Where does dust come from? Premium
The Hindu
Discover the origins of dust and why it seems to reappear quickly after dusting in your home.
Q: Where does dust come from and why does it reappear so soon after we dust?
— Ramajayam D.
A: Terrestrial dust is mostly tiny fragments abraded from larger things; some of it may be even smaller things aggregating together to form motes of dust.
The larger things that turn to dust can be almost anything in the world, from shoes to ships to sealing wax. not to mention cabbages (fragments of dried vegetable matter) and kings (especially if cremated).
Wind-driven dust composed of fragments of stone and clay is so powerful that over the millennia it has cut fantastically shaped canyons and pillars in the badlands of the American West.

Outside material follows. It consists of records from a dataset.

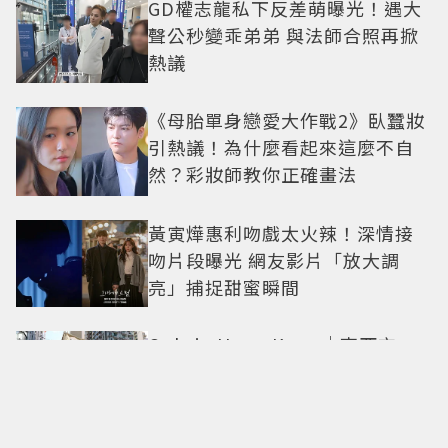
GD權志龍私下反差萌曝光！遇大
聲公秒變乖弟弟 與法師合照再掀
熱議
《母胎單身戀愛大作戰2》臥蠶妝
引熱議！為什麼看起來這麼不自
然？彩妝師教你正確畫法
黃寅燁惠利吻戲太火辣！深情接
吻片段曝光 網友影片「放大調
亮」捕捉甜蜜瞬間
Only in Hong Kong｜東西交
融，新舊並存 ｜摺疊城市-香港
不只月餅！「酥炸軟殼蟹＋蟹黃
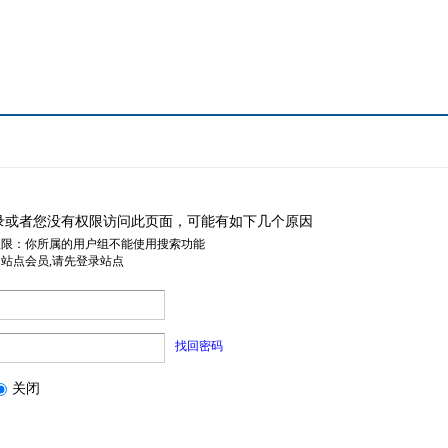
录或者您没有权限访问此页面，可能有如下几个原因
权限：你所属的用户组不能使用搜索功能
是站点会员,请先登录站点
找回密码
关闭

Drought created the Dust Bowl with its penetrating clouds of dry ploughed soil: the fires of ancient Plains Indians probably added to the dust in teepees; soot from unburied automobile fuel plagues city apartments.

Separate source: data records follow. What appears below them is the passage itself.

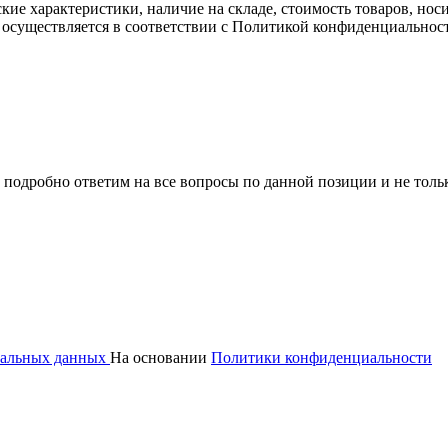
ские характеристики, наличие на складе, стоимость товаров, но
 осуществляется в соответствии с Политикой конфиденциальнос
 подробно ответим на все вопросы по данной позиции и не толь
ональных данных
На основании
Политики конфиденциальности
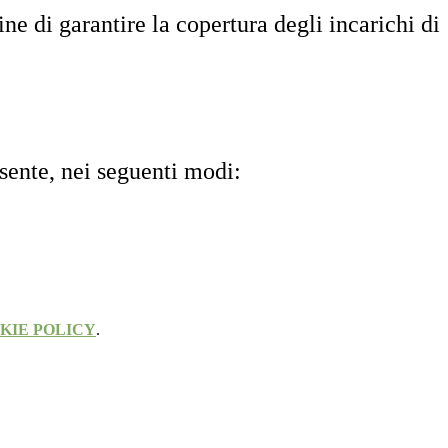
ine di garantire la copertura degli incarichi di
esente, nei seguenti modi:
KIE POLICY
.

Dust knows no borders, and dust from volcanic ash lingers in the upper atmosphere to produce brilliant sunsets thousands of miles away from the eruption.
As for why dusting seems worse than futile, one reason is that a dust cloth may simply stir up dust temporarily while the friction simultaneously creates a static electric charge. Charged particles of dust are attracted to surfaces with the opposite charge. An antistatic spray may help by providing a very thin layer of insulation between the opposite charges.